Ne voulant « pas entrer dans la polémique », il a souhaité « sincèrement à Moïse Katumbi qu’il puisse rentrer tranquillement au pays ». En ce qui le concerne, « je tiens à rappeler que suis un sénateur toujours en fonction », a insisté Jean-Pierre Bemba.
Par ailleurs, il a déploré le fait que la dépouille mortelle du président défunt de l’UDPS ne soit pas encore rapatriée, plus d’un an après so décès à Bruxelles, le 1er février 2017.
« Dans nos cultures, ce n’est pas digne et honorable que le corps du Président Etienne Tshisekedi, qui est venu me voir deux fois en prison, ne soit toujours enterré un an et demi après sa mort. Je demande au gouvernement et à la famille de faire en sorte qu’il soit enterré dignement’ », a-t-l recommandé.
« SI KABILA SE REPRESENTE, CELA SERA UN DESASTRE POUR LA REPUBLIQUE »
Interrogé sur une éventuelle candidature de Joseph Kabila à la présidentielle du 23 décembre 2018, JP Bemba craint « un désastre pour République ».
« Monsieur Kabila ne peut plus se représenter. La Constitution est claire dessus et je ne l’ai pas entendu dire qu’il se représentera. Si Kabila se représente, cela sera un désastre pour la République. N’oubliez pas que c’est le garant de la Constitution et il dit toujours qu’il va la respecter », a martelé l’ancien vice-Président sous le régime politique 1+4 (2003-2006).
A propos de l’Accord de la Saint-Sylvestre, Jean Pierre Bemba a dit : « Nous, MLC, avions toujours eu beaucoup de doutes sur l’application des accords… C’est pourquoi, nous n’avons jamais voulu en faire partie. Aujourd’hui, ‘avenir nous donne raison. Néanmoins, le MLC est le seul parti qui n’a jamais fait partie du gouvernement de Kabila »’.
Invité à commenter le discours de Joseph Kabila devant l’Assemblée nationale et le Sénat réunis en Congrès jeudi 19 juillet 2018 à Kinshasa, Bemba a répondu que « l’opposition s’est prononcé dessus ».
« Comme les autres opposants, je constate qu’il y a un contraste entre les éloges que Kabila s’est fait et la misère que la population vit », a-t-il constaté, rappelant que « le MLC est une opposition républicaine et considère la Majorité Présidentielle comme adversaire politique ».

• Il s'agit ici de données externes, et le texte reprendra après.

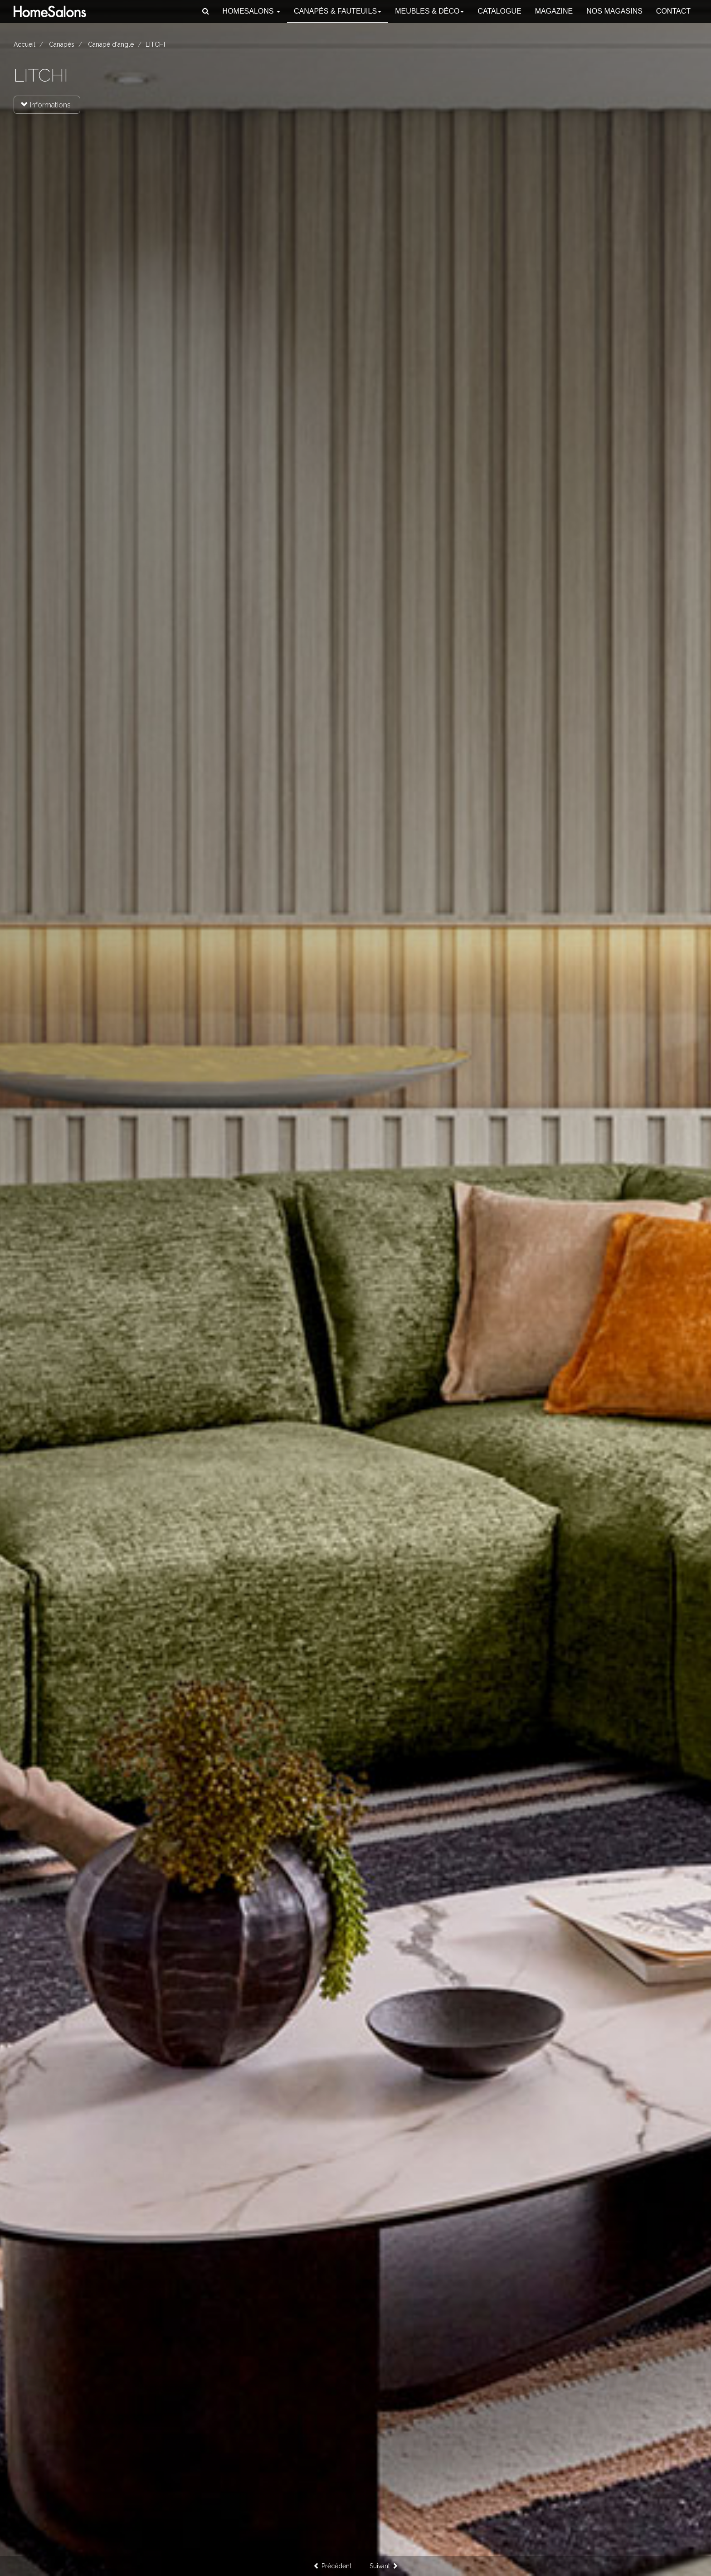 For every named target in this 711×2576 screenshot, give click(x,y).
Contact (673, 11)
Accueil (24, 44)
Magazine (554, 11)
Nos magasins (614, 11)
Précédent (332, 2566)
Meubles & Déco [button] (429, 11)
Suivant (384, 2566)
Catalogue (499, 11)
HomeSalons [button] (251, 11)
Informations (46, 105)
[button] (205, 11)
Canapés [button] (337, 11) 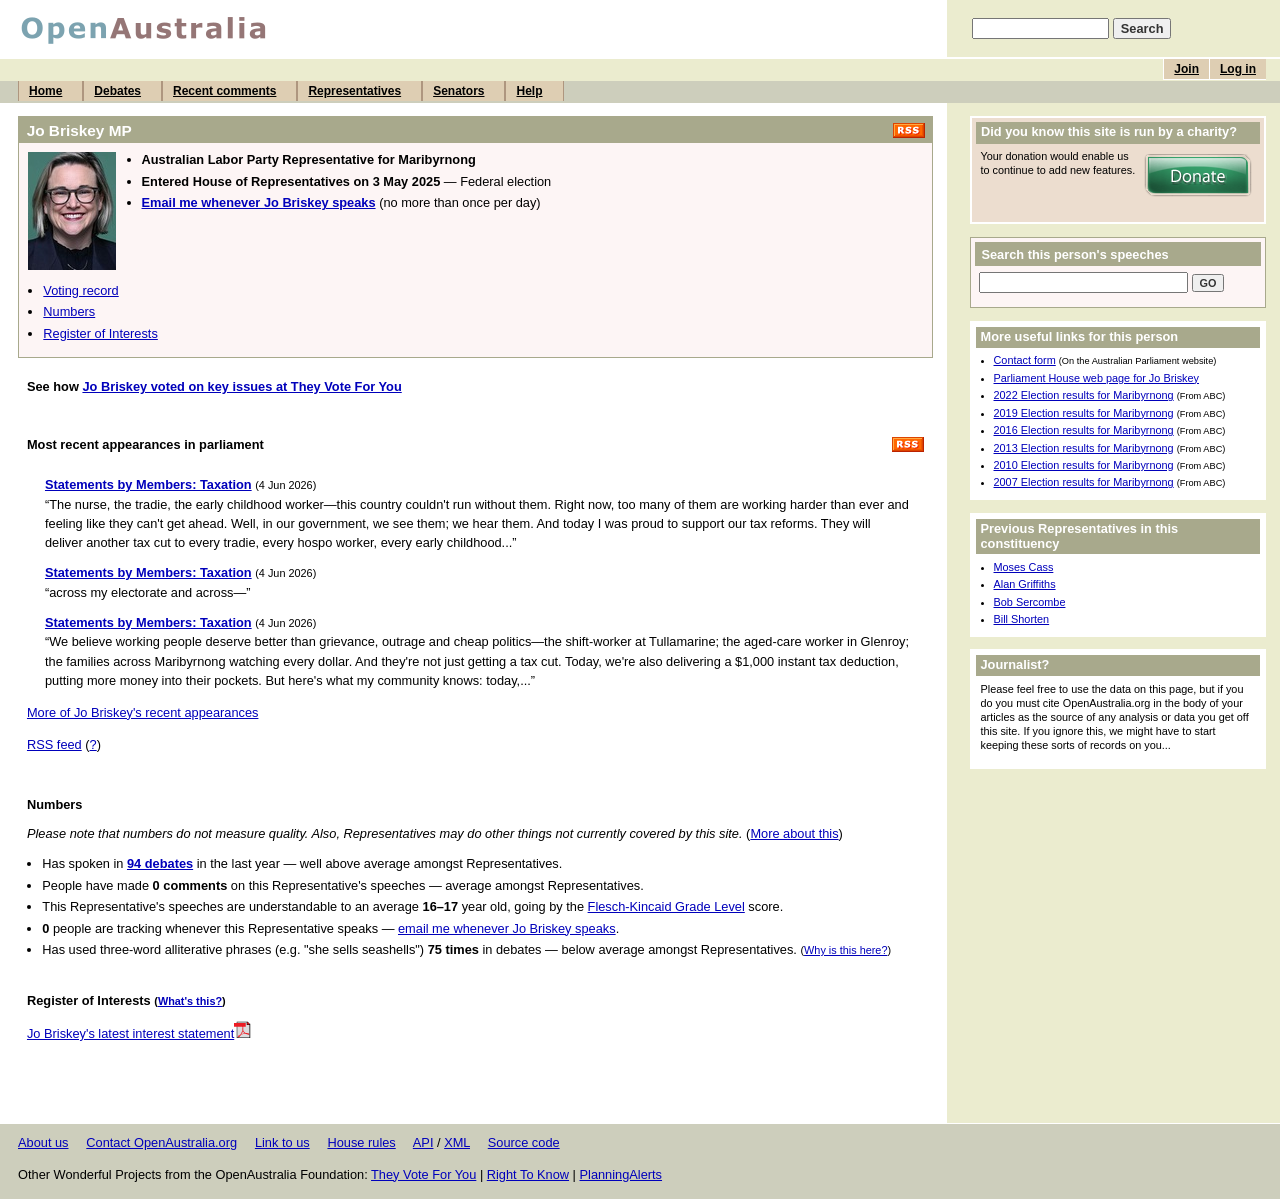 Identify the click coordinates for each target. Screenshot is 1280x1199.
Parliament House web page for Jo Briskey (1097, 378)
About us (43, 1142)
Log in (1238, 69)
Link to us (282, 1142)
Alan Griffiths (1025, 584)
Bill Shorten (1022, 619)
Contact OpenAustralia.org (161, 1142)
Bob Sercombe (1030, 602)
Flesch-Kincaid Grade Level (666, 906)
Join (1186, 69)
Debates (117, 91)
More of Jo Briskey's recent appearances (142, 712)
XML (457, 1142)
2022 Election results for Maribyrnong (1084, 395)
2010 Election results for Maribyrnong (1084, 465)
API (423, 1142)
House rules (361, 1142)
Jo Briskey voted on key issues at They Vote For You (241, 386)
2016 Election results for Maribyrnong (1084, 430)
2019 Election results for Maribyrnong (1084, 413)
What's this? (190, 1001)
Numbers (69, 311)
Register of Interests (100, 333)
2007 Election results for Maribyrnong (1084, 482)
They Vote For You (423, 1174)
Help (529, 91)
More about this (794, 833)
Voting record (80, 290)
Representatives (354, 91)
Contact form (1025, 360)
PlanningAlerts (621, 1174)
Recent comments (224, 91)
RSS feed (54, 744)
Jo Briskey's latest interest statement (139, 1033)
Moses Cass (1024, 567)
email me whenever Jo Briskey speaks (507, 928)
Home (45, 91)
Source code (524, 1142)
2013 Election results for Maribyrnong (1084, 448)
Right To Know (528, 1174)
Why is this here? (845, 950)
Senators (458, 91) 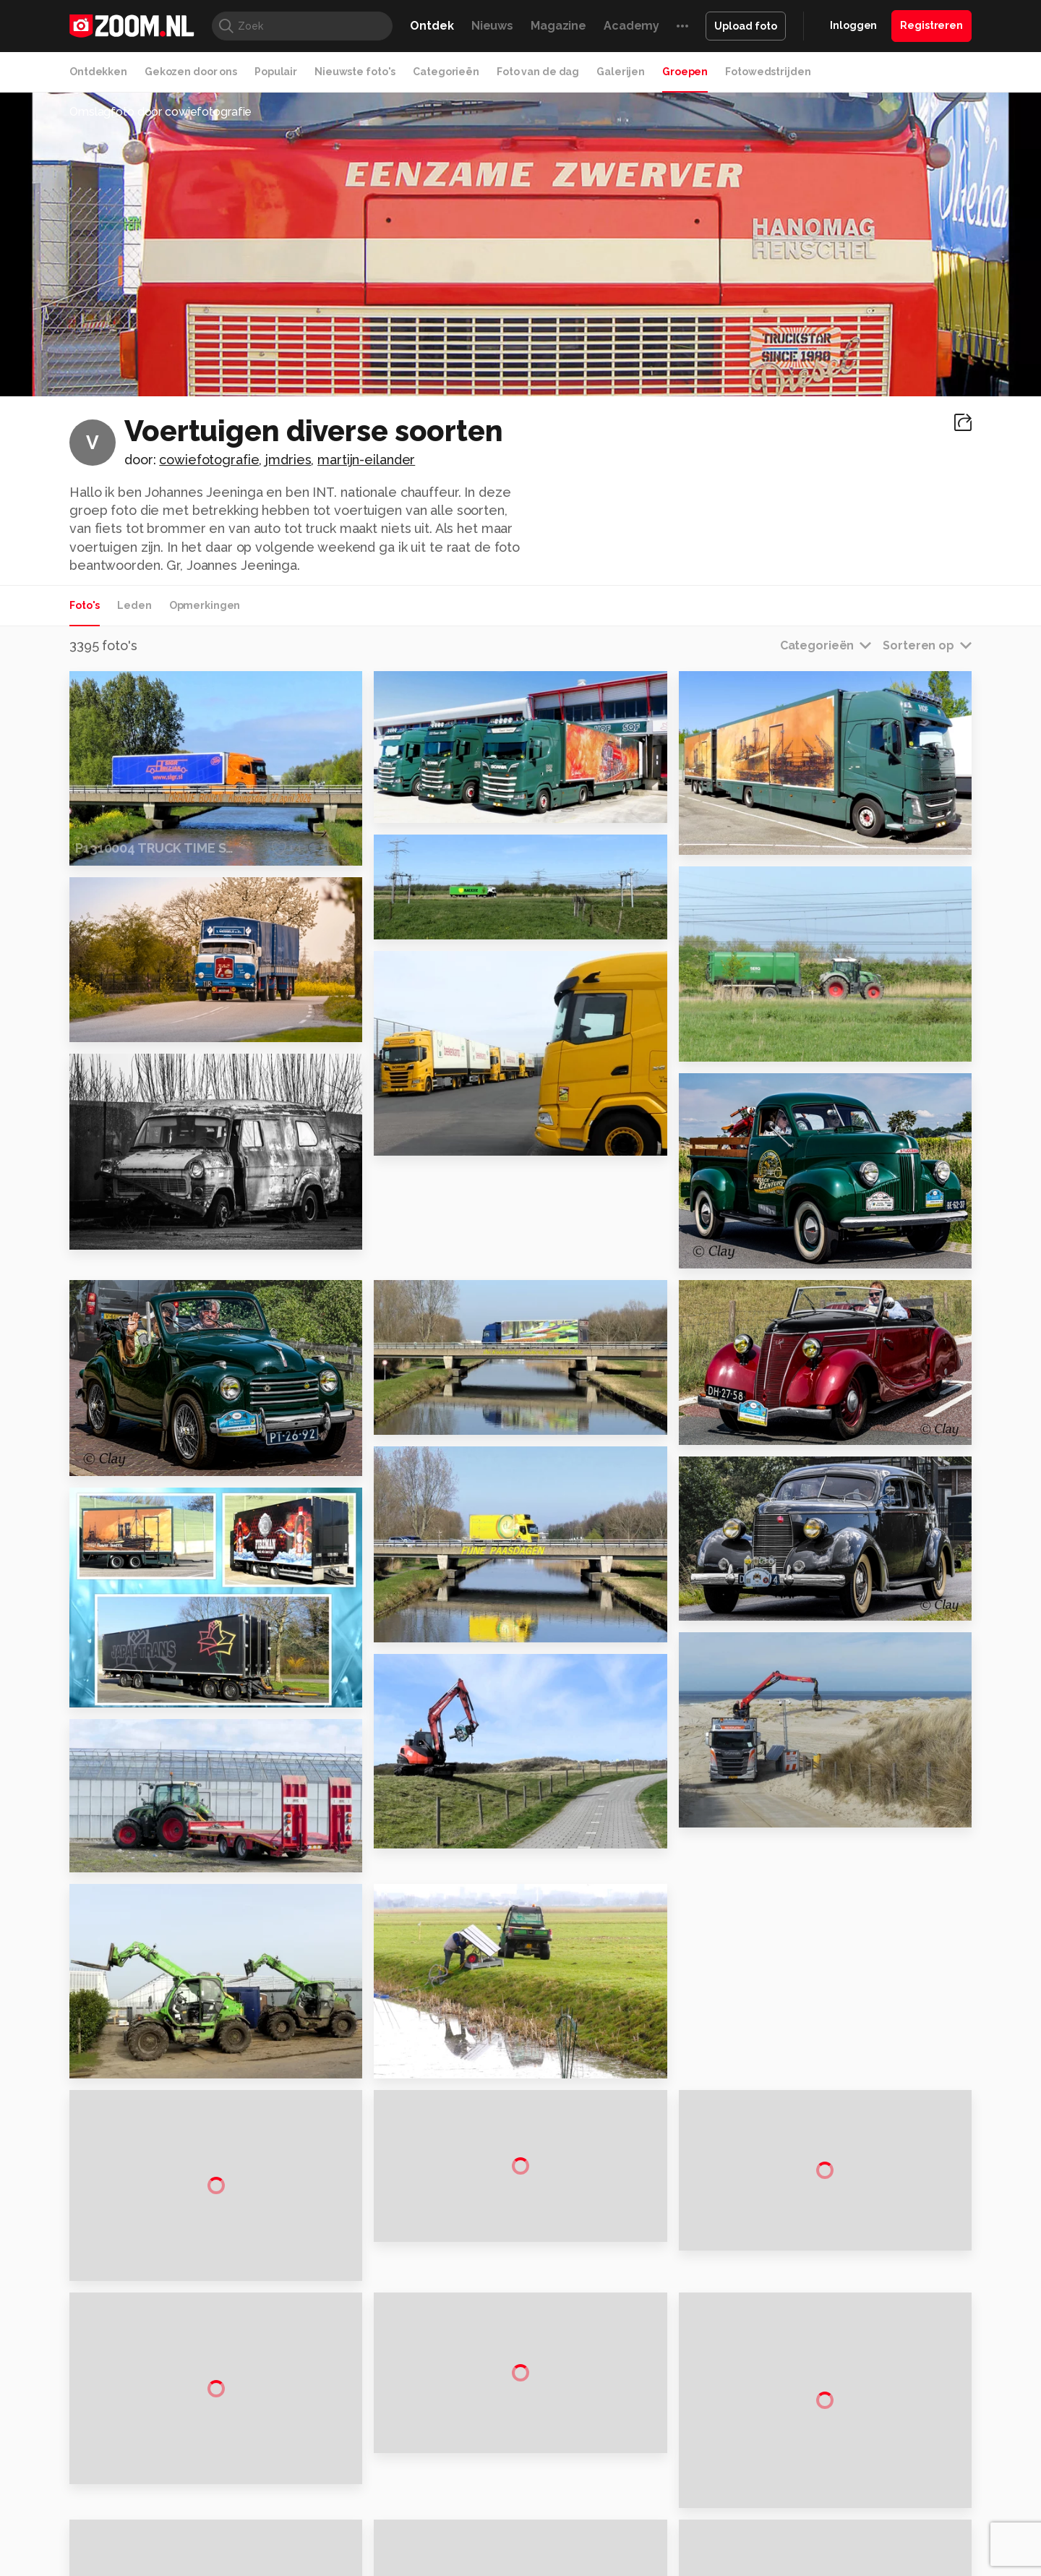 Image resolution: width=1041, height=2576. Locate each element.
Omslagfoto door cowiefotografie (160, 112)
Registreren (931, 25)
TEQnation (676, 2545)
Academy (631, 26)
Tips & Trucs (393, 2530)
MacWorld (568, 2530)
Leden (134, 605)
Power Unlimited (879, 2530)
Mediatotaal (458, 2530)
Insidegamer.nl (797, 2530)
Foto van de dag (538, 71)
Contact (821, 2484)
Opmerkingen (205, 605)
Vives (514, 2545)
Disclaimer (827, 2381)
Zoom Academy (379, 2545)
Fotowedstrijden (767, 71)
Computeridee (206, 2530)
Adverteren (829, 2355)
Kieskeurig (141, 2530)
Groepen (685, 71)
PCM (259, 2530)
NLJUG (628, 2545)
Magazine (558, 26)
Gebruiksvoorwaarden (855, 2407)
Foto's (84, 605)
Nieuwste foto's (354, 71)
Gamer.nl (736, 2530)
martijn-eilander (366, 459)
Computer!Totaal (316, 2530)
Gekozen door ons (191, 71)
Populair (275, 71)
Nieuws (492, 26)
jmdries (288, 459)
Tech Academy (459, 2545)
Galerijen (620, 71)
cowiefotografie (209, 459)
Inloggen (853, 25)
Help (814, 2459)
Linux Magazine (569, 2545)
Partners (822, 2433)
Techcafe (516, 2530)
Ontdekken (98, 71)
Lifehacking (626, 2530)
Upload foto (745, 26)
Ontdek (431, 26)
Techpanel (684, 2530) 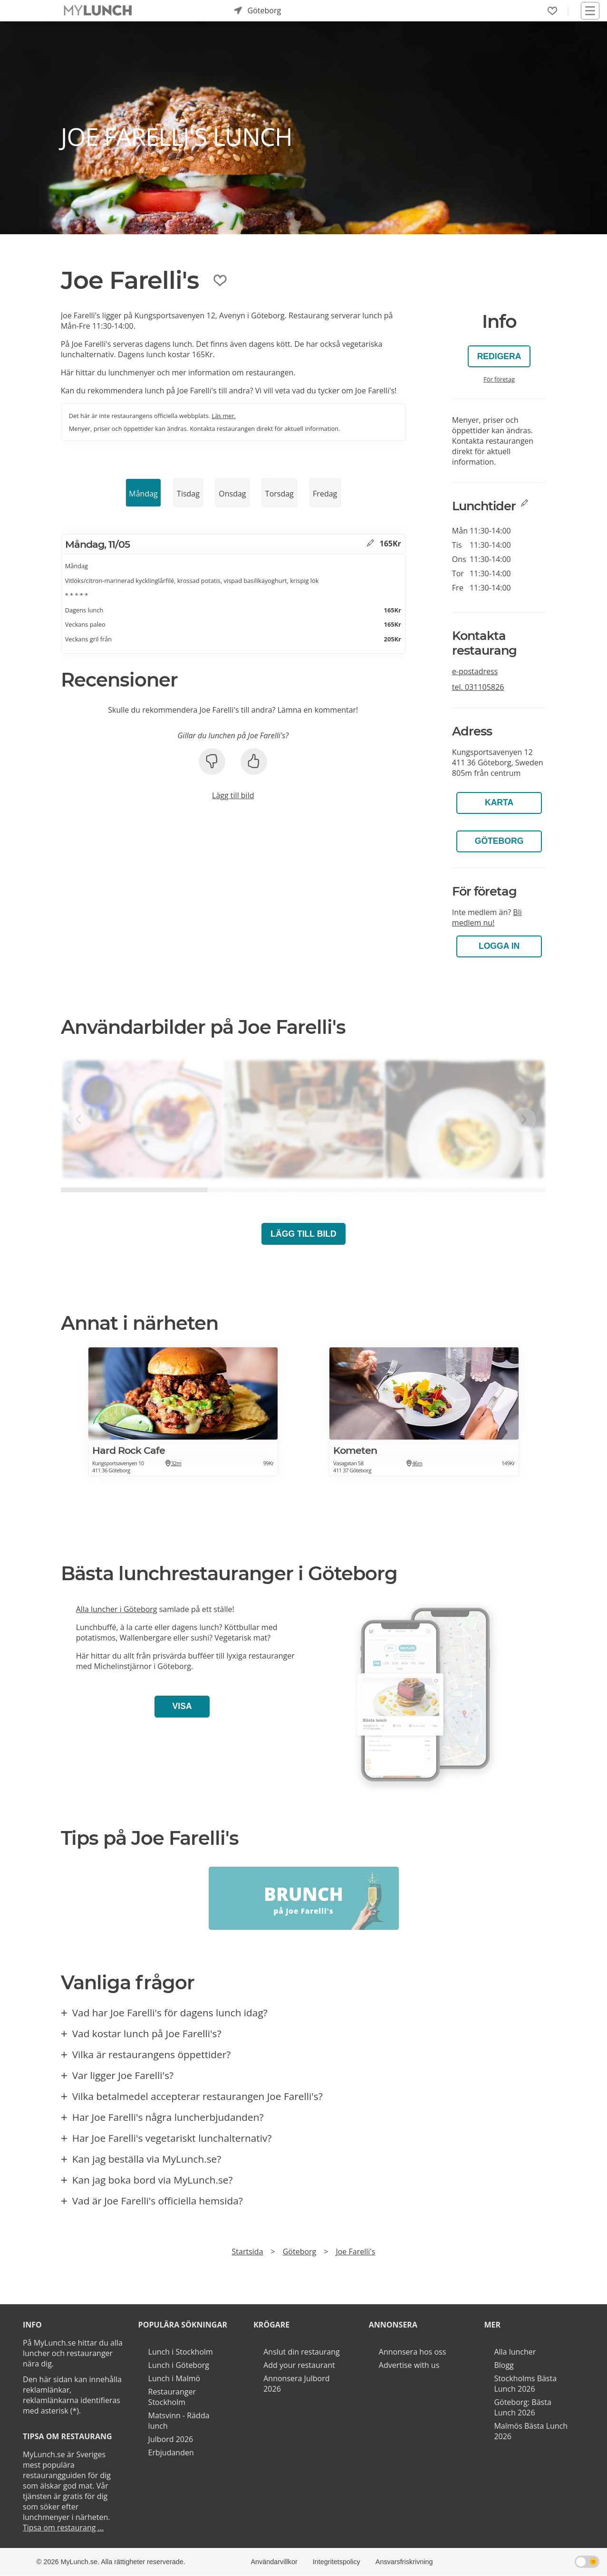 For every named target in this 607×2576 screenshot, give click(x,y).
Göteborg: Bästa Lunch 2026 (522, 2407)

« Bien que la MP a été présente au congrès du MLC, la Secrétaire générale Eve Bazaiba Masudi n’a pas mâché ses mots lors de son discours », a-t-il relevé.
Affirmant milite « pour un Congo uni, un peuple uni » ,et refusant « l’on puisse tribaliser la politique », Bemba a fait remarquer que « l’une des erreurs de ce régime est d’avoir tribalisé la gestion du pays ».
« Kabila a remis l’économie du pays, les directions de presque tous les services de l’état entre les mains des personnes d’une région. On doit pas régionaliser ni tribaliser ce pays. Il appartient aux dirigeants du pays de mettre tous les habitants du pays sans tenir compte de leurs origines, en fonction et au même pied d’égalité selon leurs compétences. C’est désolant et cela doit changer », a-t-il déclaré.
S’agissant de la politique de bon voisinage, Jean Pierre Bemba a rappelé que « le Rwanda est un des voisins de la RDC ».
« Je comprends ses inquiétudes en ce qui concerne les groupes armés rwandais qui se trouvent en RDC. Il faut continuer de dialoguer mais la RDC doit savoir mettre aussi ses vraies préoccupations sur la table », a-t-il estimé.
BEMBA A « UN PROGRAMME DE PLUS OU MOINS 200 PAGES »
Poursuivant son plaidoyer pour « une candidature unique de l’opposition » à la présidentielle de décembre prochain, le chairman du MLC aimerait « la primaire au niveau de l’opposition pour les élections ».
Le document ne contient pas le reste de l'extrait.